■ Records to use ■
◆ ◆ ◆ ◆ ◆ ◆ ◆
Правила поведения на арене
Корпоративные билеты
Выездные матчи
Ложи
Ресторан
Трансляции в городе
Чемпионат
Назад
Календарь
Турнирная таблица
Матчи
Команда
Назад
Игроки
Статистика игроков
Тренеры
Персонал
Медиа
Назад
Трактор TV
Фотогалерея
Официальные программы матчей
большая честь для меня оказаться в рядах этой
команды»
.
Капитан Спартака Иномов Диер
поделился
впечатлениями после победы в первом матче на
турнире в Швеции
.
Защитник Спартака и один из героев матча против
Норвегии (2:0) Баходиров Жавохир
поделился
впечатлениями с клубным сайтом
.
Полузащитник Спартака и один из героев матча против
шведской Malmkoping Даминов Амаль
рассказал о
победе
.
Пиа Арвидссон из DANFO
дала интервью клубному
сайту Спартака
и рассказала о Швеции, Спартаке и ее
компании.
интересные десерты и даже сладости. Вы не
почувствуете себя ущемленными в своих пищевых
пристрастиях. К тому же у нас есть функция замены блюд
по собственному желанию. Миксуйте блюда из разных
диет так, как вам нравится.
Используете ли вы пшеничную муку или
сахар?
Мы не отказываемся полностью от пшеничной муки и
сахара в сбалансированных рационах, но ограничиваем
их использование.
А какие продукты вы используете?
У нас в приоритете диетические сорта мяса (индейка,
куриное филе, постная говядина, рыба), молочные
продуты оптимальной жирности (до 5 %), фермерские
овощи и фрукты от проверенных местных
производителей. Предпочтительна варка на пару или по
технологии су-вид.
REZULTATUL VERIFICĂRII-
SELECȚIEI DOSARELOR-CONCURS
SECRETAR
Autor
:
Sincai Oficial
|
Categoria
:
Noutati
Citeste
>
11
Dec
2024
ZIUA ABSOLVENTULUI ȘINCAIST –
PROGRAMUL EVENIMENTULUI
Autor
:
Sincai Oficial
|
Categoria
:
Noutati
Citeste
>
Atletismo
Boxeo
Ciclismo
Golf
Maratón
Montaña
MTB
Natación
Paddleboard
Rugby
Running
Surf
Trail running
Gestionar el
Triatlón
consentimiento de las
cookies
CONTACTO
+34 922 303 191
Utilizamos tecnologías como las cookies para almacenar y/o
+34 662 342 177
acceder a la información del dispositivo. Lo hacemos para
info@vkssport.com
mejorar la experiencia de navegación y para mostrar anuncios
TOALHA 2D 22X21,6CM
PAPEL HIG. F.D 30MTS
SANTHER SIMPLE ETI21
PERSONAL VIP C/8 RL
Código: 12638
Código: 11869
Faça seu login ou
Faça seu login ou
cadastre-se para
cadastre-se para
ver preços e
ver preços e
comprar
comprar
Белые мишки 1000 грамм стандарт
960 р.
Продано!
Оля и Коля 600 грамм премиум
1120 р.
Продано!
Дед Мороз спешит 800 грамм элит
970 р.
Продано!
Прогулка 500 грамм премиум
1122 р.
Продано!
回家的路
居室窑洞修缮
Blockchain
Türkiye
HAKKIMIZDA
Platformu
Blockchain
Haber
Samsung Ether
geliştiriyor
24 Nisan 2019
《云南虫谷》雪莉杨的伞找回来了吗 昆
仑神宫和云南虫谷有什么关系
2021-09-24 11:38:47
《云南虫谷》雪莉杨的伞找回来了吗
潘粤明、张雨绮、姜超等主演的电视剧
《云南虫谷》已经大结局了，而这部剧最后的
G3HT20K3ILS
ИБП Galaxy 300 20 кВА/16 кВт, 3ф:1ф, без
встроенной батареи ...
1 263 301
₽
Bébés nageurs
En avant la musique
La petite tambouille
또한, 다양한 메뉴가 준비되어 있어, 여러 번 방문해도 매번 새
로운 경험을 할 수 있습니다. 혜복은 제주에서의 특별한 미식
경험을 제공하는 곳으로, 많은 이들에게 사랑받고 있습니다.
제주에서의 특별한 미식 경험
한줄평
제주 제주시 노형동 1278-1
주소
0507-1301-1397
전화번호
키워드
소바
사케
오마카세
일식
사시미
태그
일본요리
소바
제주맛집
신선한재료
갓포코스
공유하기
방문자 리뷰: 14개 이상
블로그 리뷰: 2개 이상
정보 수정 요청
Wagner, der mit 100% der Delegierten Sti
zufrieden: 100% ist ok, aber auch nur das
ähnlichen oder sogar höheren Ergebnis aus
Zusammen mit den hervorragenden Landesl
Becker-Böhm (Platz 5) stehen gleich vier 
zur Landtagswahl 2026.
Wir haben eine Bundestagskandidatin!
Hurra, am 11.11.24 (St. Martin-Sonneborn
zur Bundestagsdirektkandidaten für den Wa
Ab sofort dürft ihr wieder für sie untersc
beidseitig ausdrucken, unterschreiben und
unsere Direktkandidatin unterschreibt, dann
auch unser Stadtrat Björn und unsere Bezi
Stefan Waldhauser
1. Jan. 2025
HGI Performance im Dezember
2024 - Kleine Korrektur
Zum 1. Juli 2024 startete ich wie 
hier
◆ ◆ ◆ ◆ ◆ ◆ ◆
Go through the records above. Copy each line in which the string "제주에서의" appears.

로운 경험을 할 수 있습니다. 혜복은 제주에서의 특별한 미식
제주에서의 특별한 미식 경험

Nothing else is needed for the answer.